* [Goal of the exercise] If a line in the entries contains the word "event", list it.

[Records from a data source]
==================================================
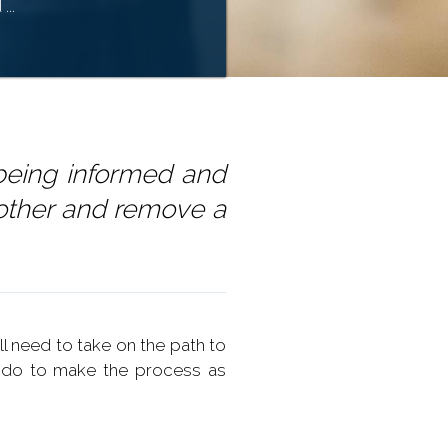
...
being informed and
other and remove a
ll need to take on the path to
 do to make the process as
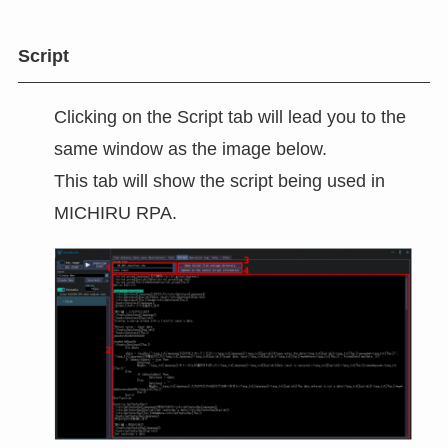
Script
Clicking on the Script tab will lead you to the
same window as the image below.
This tab will show the script being used in
MICHIRU RPA.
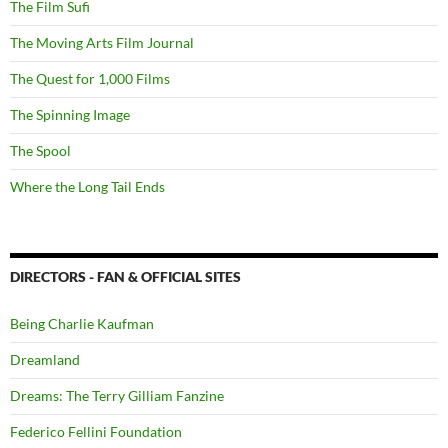
The Film Sufi
The Moving Arts Film Journal
The Quest for 1,000 Films
The Spinning Image
The Spool
Where the Long Tail Ends
DIRECTORS - FAN & OFFICIAL SITES
Being Charlie Kaufman
Dreamland
Dreams: The Terry Gilliam Fanzine
Federico Fellini Foundation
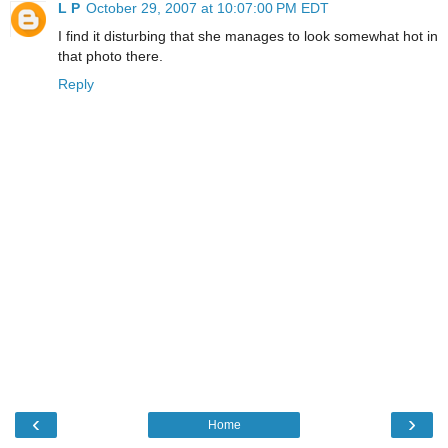
L P
October 29, 2007 at 10:07:00 PM EDT
I find it disturbing that she manages to look somewhat hot in
that photo there.
Reply
‹
›
Home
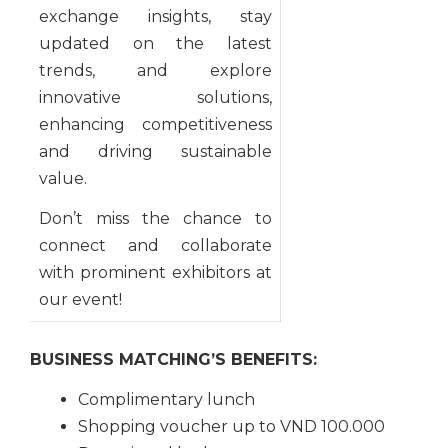
exchange insights, stay
updated on the latest
trends, and explore
innovative solutions,
enhancing competitiveness
and driving sustainable
value.
Don’t miss the chance to
connect and collaborate
with prominent exhibitors at
our event!
BUSINESS MATCHING’S BENEFITS:
Complimentary lunch
Shopping voucher up to VND 100.000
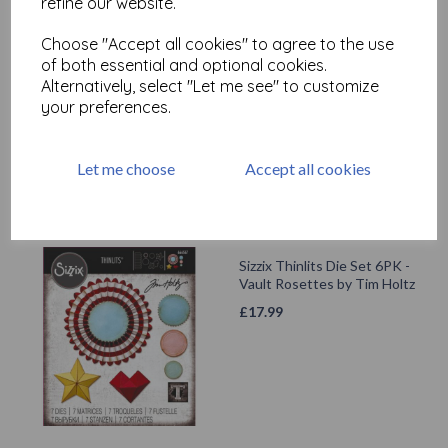
refine our website.
Choose "Accept all cookies" to agree to the use
Sizzix Thinlits Die Set 8PK -
of both essential and optional cookies.
Vault Hippity Hop by Tim
Holtz
Alternatively, select "Let me see" to customize
your preferences.
£
17.99
Let me choose
Accept all cookies
Sizzix Thinlits Die Set 6PK -
Vault Rosettes by Tim Holtz
£
17.99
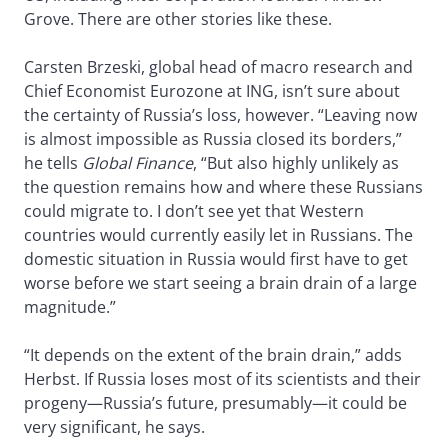
Grove. There are other stories like these.
Carsten Brzeski, global head of macro research and
Chief Economist Eurozone at ING, isn’t sure about
the certainty of Russia’s loss, however. “Leaving now
is almost impossible as Russia closed its borders,”
he tells
Global Finance
, “But also highly unlikely as
the question remains how and where these Russians
could migrate to. I don’t see yet that Western
countries would currently easily let in Russians. The
domestic situation in Russia would first have to get
worse before we start seeing a brain drain of a large
magnitude.”
“It depends on the extent of the brain drain,” adds
Herbst. If Russia loses most of its scientists and their
progeny—Russia’s future, presumably—it could be
very significant, he says.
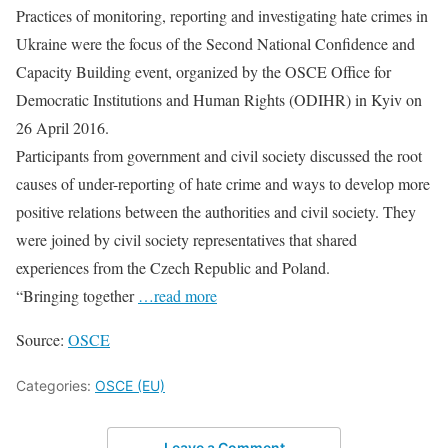
Practices of monitoring, reporting and investigating hate crimes in
Ukraine were the focus of the Second National Confidence and
Capacity Building event, organized by the OSCE Office for
Democratic Institutions and Human Rights (ODIHR) in Kyiv on
26 April 2016.
Participants from government and civil society discussed the root
causes of under-reporting of hate crime and ways to develop more
positive relations between the authorities and civil society. They
were joined by civil society representatives that shared
experiences from the Czech Republic and Poland.
“Bringing together
…read more
Source:
OSCE
Categories:
OSCE (EU)
Leave a Comment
==================================================
* [Finished exercise]
our event!
Capacity Building event, organized by the OSCE Office for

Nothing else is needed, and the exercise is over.